Exercise objective: Output exactly the lines from the one holding "Impressum (85, 2555)" through the final line of the entries.

--- START ---

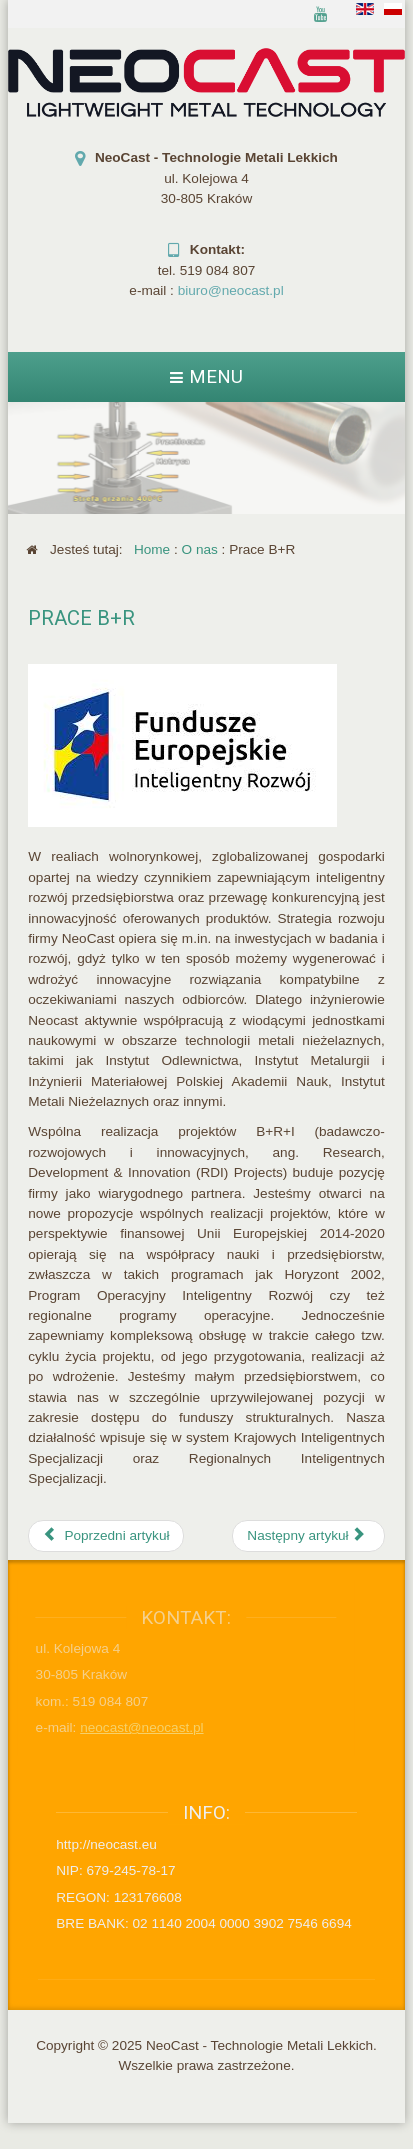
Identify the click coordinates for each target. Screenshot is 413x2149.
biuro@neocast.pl (231, 290)
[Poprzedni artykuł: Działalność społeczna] (106, 1536)
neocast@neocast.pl (136, 1727)
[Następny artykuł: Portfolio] (308, 1536)
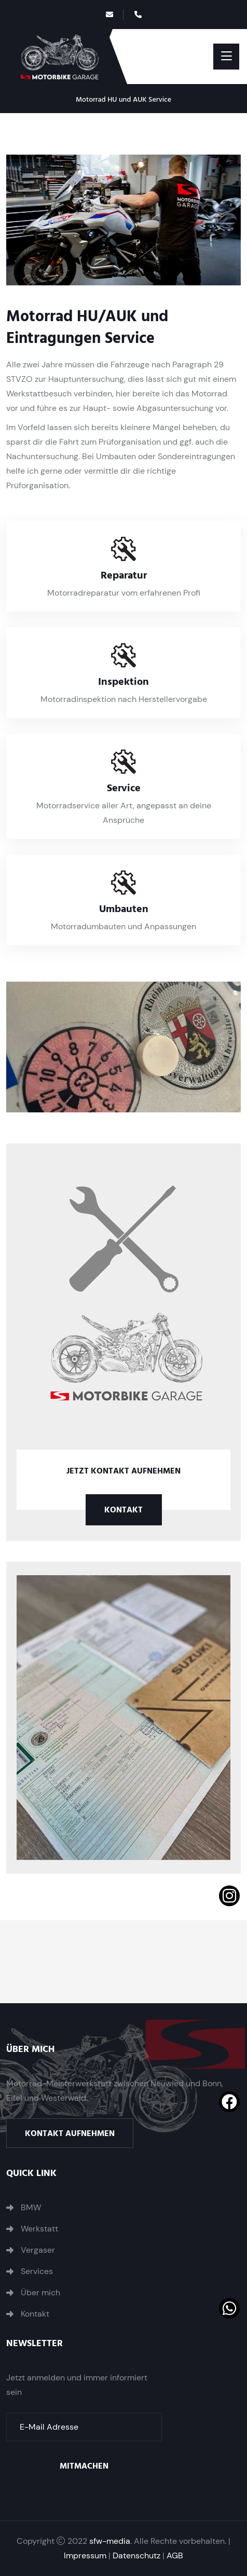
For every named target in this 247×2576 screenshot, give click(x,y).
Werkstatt (39, 2229)
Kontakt (123, 1510)
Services (37, 2271)
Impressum (85, 2555)
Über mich (40, 2293)
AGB (175, 2555)
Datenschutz (136, 2555)
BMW (31, 2207)
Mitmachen (84, 2466)
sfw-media (109, 2541)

--- END ---

Solution below:
Impressum (85, 2555)
Über mich (40, 2293)
AGB (175, 2555)
Datenschutz (136, 2555)
BMW (31, 2207)
Mitmachen (84, 2466)
sfw-media (109, 2541)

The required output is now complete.